I'm using django.core.mail.EmailMultiAlternatives when sending e-mails from my django app in an attempt to make sure that the message downgrades to text if the e-mail client doesn't support HTML.
Here is my send_email method:
def send_email(self, from_address, to_list, subject, msg_text, msg_html):
subject=subject.replace('\r','').replace('\n',' ')
self.msg = EmailMultiAlternatives(subject, msg_text, from_address, to_list)
self.msg.attach_alternative(msg_html, "text/html")
self.msg.content_subtype = "html"
self.msg.send()
It works great with Gmail, Hotmail and many other e-mail clients - displaying the HTML content without a problem. But it will not display the HTML content in Outlook 2003 running on Win2003 - just the text version.
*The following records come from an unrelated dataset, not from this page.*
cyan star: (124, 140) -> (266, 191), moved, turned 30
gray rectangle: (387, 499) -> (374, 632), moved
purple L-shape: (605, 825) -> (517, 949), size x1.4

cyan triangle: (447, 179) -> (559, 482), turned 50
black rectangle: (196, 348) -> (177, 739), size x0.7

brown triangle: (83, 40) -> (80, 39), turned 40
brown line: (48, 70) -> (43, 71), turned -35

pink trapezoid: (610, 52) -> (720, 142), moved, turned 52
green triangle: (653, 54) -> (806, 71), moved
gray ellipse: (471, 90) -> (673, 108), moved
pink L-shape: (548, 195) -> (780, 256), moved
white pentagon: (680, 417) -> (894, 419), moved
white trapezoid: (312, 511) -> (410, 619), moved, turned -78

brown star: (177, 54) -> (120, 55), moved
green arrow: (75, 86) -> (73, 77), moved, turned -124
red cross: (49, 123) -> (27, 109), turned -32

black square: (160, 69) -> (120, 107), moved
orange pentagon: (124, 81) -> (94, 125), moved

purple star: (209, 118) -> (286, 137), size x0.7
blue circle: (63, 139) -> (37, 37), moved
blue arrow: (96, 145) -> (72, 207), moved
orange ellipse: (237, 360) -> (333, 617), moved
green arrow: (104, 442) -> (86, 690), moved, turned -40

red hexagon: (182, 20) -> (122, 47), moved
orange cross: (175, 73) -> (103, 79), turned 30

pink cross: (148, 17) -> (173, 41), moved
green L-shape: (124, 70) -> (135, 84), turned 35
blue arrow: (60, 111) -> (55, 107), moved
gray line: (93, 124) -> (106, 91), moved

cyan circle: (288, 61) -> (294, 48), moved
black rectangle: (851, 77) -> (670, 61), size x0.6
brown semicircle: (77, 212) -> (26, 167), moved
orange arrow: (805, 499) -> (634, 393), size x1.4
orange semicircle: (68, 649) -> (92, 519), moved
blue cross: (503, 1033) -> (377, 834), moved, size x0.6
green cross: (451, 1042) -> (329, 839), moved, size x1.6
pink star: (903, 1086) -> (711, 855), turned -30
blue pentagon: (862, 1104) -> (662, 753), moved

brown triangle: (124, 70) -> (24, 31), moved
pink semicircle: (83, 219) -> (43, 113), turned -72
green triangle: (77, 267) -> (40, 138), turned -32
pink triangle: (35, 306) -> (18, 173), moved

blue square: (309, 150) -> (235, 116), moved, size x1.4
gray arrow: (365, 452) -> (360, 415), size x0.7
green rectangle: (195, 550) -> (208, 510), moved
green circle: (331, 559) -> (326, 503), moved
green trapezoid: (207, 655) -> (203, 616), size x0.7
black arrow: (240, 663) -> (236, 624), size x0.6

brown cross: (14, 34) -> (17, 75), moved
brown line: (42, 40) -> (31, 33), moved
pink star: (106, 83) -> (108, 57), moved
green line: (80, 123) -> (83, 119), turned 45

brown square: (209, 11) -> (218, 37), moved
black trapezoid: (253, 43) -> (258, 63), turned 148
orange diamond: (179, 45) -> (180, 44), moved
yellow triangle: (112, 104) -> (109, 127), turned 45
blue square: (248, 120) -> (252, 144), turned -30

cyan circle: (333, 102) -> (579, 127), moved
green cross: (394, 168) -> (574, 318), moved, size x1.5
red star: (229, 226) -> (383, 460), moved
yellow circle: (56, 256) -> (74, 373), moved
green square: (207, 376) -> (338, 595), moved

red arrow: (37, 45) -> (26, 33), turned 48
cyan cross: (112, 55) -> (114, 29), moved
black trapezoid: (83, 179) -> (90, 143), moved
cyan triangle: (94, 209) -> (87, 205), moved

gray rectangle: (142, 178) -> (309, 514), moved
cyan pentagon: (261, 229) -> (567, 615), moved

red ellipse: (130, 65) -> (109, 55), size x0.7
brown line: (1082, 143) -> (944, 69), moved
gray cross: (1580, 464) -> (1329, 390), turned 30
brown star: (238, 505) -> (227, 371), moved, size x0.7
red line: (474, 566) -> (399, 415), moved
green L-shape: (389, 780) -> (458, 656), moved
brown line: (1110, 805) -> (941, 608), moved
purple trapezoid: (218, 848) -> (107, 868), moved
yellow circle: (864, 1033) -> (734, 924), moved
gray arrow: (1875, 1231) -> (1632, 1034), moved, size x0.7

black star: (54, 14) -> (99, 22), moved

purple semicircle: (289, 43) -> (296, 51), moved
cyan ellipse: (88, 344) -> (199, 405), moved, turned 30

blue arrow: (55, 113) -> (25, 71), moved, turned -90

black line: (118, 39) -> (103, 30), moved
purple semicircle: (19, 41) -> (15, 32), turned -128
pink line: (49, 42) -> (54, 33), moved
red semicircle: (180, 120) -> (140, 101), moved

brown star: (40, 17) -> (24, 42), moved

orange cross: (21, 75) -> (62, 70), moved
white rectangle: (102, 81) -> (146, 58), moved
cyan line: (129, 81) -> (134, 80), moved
If I forcefully put the HTML in the EmailMultiAlternatives call, i.e. use msg_html instead of msg
_text like so:
self.msg = EmailMultiAlternatives(subject, msg_html, from_address, to_list)
then it works correctly in all clients; but that means that there is no text fallback for clients that don't support HTML or (more likely) that have disabled support for it.
I think it is worth mentioning that the e-mail is being generated on a django app running on Mac OS X (just in case it has to do with line terminator differences between the OSes).
I see that people using other languages have had similar problems with outlook...
I wonder if anyone has any idea of WHY outlook would behave differently and if there is simple fix that can be applied in my code?